Data supplied:
══════

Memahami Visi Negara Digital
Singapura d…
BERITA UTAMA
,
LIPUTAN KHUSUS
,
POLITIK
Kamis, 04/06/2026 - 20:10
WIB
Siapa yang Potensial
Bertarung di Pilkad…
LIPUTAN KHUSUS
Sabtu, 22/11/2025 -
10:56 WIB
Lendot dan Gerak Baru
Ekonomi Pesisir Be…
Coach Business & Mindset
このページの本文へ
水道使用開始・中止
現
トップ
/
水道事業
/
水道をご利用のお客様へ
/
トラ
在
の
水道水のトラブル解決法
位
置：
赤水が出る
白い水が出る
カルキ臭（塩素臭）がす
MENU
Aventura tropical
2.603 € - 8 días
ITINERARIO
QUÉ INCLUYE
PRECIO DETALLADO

══════

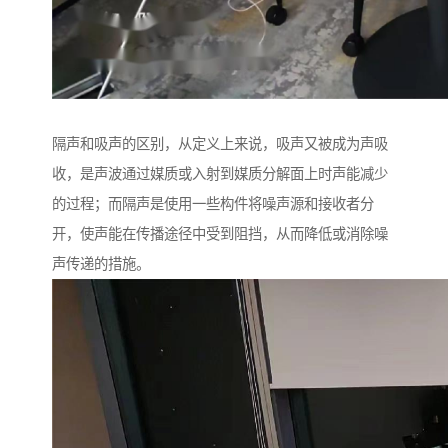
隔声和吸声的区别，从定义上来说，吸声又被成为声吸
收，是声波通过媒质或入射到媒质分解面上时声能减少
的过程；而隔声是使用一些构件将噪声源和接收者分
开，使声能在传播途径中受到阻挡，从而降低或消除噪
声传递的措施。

══════

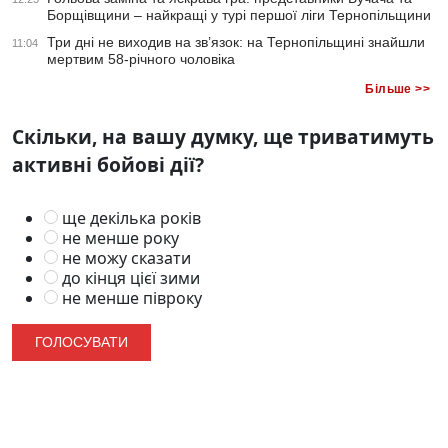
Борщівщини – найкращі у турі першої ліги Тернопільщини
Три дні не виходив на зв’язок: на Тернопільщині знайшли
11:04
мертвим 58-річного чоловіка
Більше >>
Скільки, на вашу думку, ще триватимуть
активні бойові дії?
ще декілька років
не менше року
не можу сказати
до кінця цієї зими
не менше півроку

══════

Would you copy, unchanged, the stretch of the records above that begins at the line containing "Memahami Visi Negara Digital" and ends at the line containing "PRECIO DETALLADO", and only that?

Memahami Visi Negara Digital
Singapura d…
BERITA UTAMA
,
LIPUTAN KHUSUS
,
POLITIK
Kamis, 04/06/2026 - 20:10
WIB
Siapa yang Potensial
Bertarung di Pilkad…
LIPUTAN KHUSUS
Sabtu, 22/11/2025 -
10:56 WIB
Lendot dan Gerak Baru
Ekonomi Pesisir Be…
Coach Business & Mindset
このページの本文へ
水道使用開始・中止
現
トップ
/
水道事業
/
水道をご利用のお客様へ
/
トラ
在
の
水道水のトラブル解決法
位
置：
赤水が出る
白い水が出る
カルキ臭（塩素臭）がす
MENU
Aventura tropical
2.603 € - 8 días
ITINERARIO
QUÉ INCLUYE
PRECIO DETALLADO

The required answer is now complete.